Surprise sighting of a cave swallow


Saturday, October 28, 2014
Republican American – Oct 28 2:16 AM
Copyright © 2014 Republican-American

Tree swallows were streaming by at a brisk pace. I estimated more than 4,000 over the first few hours after dawn on Monday, clearing out of New England on a brisk northwest wind.

My primary task was counting migrant hawks at Lighthouse Point in New Haven, and there were plenty of them, too. The day’s tally topped 600.

I wasn’t watching the swallows too closely, since at this time of year every one was likely to be a tree swallow. But I happened to be looking in the right place at the right time when one of Connecticut’s most interesting bird stories flashed before my eyes.

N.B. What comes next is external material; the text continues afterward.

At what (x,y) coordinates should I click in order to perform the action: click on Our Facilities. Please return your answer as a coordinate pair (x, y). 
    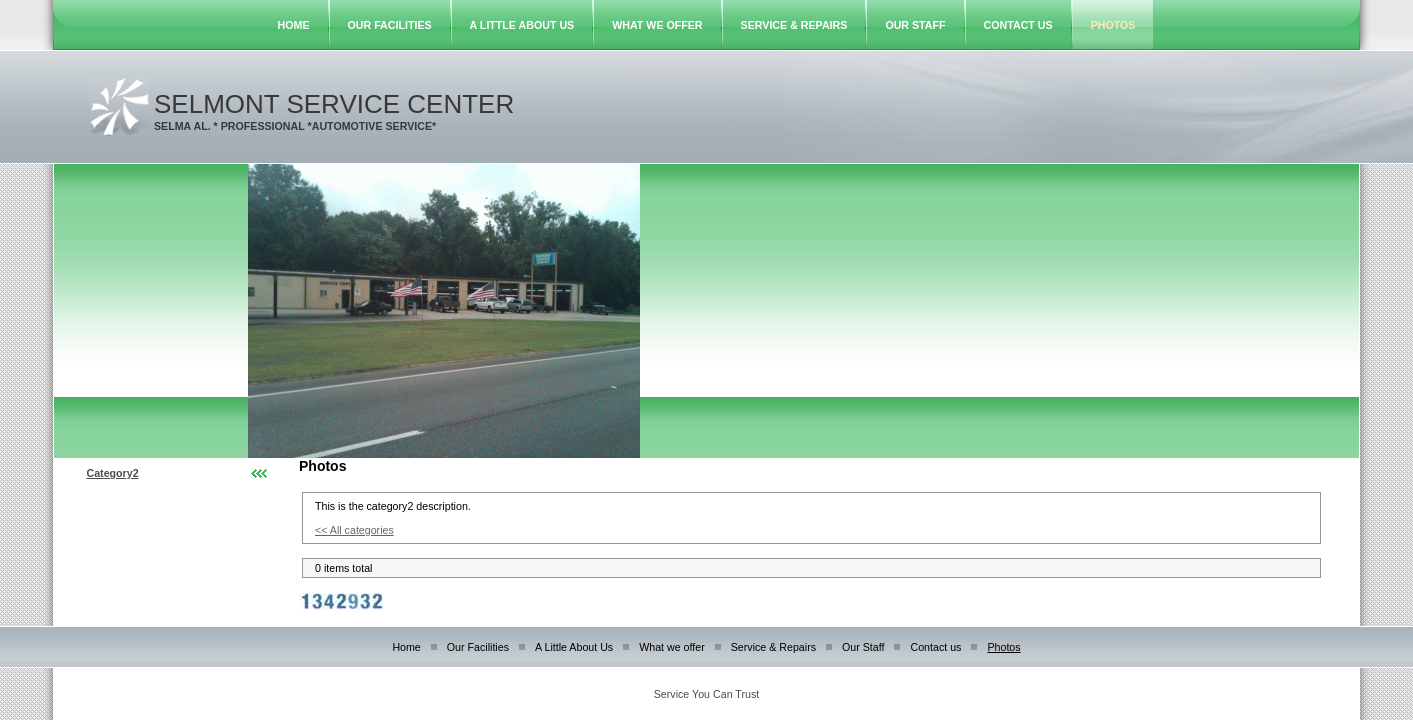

The light was just right and the binoculars in the right position to get a quick but good look at a single cave swallow with all those tree swallows.

Less than 30 years ago, the cave swallow was unknown in Connecticut and almost non-existent north of Mexico or the Caribbean. If you wanted to see one you had to go to Carlsbad Caverns in New Mexico or a few limestone caves in west Texas. They really were cave swallows.
Then something unusual happened. The southwestern race somehow figured out how to exploit man-made culverts as nest sites, and the Texas population exploded. In the 1980s a few cave swallows were seen at Cape May, N.J., and since then a pattern of late fall appearances in the Midwest and Northeast has developed.

Each year now, usually in November, a weather system sweeping from the southwest to the northeast deposits cave swallows around the Great Lakes. From there the next strong cold front sends them hurtling southward.

This mechanism has become so reliable that Connecticut birders can just about predict to the day when a noticeable flight of cave swallows will hit places such as Lighthouse Point or Hammonasset Beach State Park in Madison.

The bird I saw Monday was a little ahead of the curve, but we’ll probably get cave swallow flight sometime between now and the middle of November.